New creates a typed arena with the specified chunk size. a chunk is the the unit of the arena, if T is int for example and the chunk size is 5, then each chunk is going to hold 5 ints. And if the chunk is filled it will allocate another chunk that can hold 5 ints. then you can call FreeArena and it will deallocate all chunks together. Using this will simplify memory management.

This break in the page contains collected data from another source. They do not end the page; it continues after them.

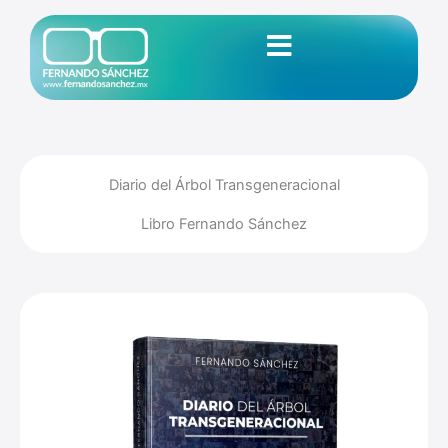
Ir
al
contenido
Diario del Árbol Transgeneracional
Libro Fernando Sánchez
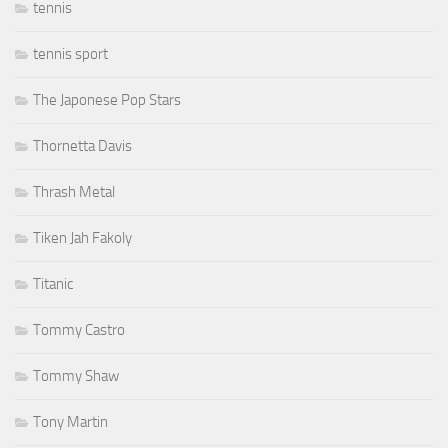
tennis
tennis sport
The Japonese Pop Stars
Thornetta Davis
Thrash Metal
Tiken Jah Fakoly
Titanic
Tommy Castro
Tommy Shaw
Tony Martin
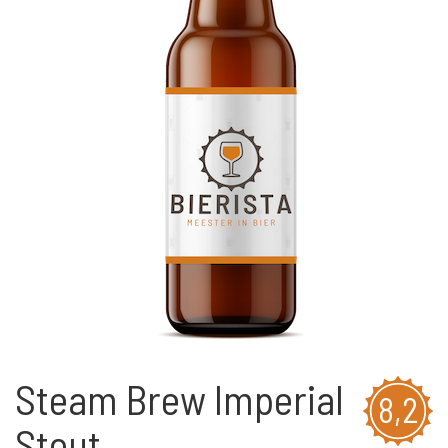
Steam Brew Imperial
8,2
Stout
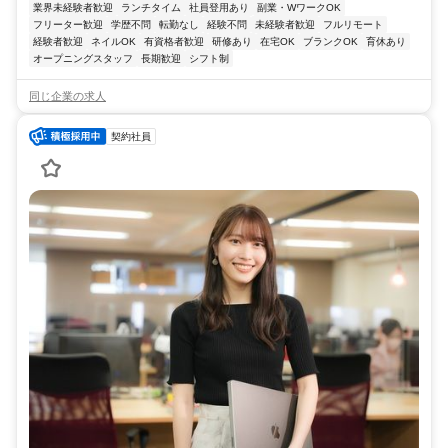
業界未経験者歓迎
ランチタイム
社員登用あり
副業・WワークOK
フリーター歓迎
学歴不問
転勤なし
経験不問
未経験者歓迎
フルリモート
経験者歓迎
ネイルOK
有資格者歓迎
研修あり
在宅OK
ブランクOK
育休あり
オープニングスタッフ
長期歓迎
シフト制
同じ企業の求人
契約社員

arena := typedarena.New[int](3) // 3 is the chunk size which gets preallocated, if you allocated more than 3 it will preallocate another chunk of 3 T
defer arena.Free() // freeing the arena using defer to prevent leaks
int1 := arena.Alloc() // allocates 1 int from arena
*int1 = 1 // changing it's value
ints := arena.AllocMany(2) // allocates 2 ints from the arena and returns a slice representing the heap (instead of pointer arithmetic)
ints[0] = 2 // changing the first value
ints[1] = 3 // changing the second value
// you can also take pointers from the slice
intPtr1 := &ints[0] // taking pointer from the manually managed heap
*intPtr1 = 15 // changing the value using pointers
assert.Equal(1, *int1)
assert.Equal(2, len(ints))
assert.Equal(15, ints[0])
assert.Equal(3, ints[1])
Alloc is a generic function that allocates T and returns a pointer to it that you can free later using Free
ptr := mm.Alloc[int]() // allocates a single int and returns a ptr to it
defer mm.Free(ptr) // frees the int (defer recommended to prevent leaks)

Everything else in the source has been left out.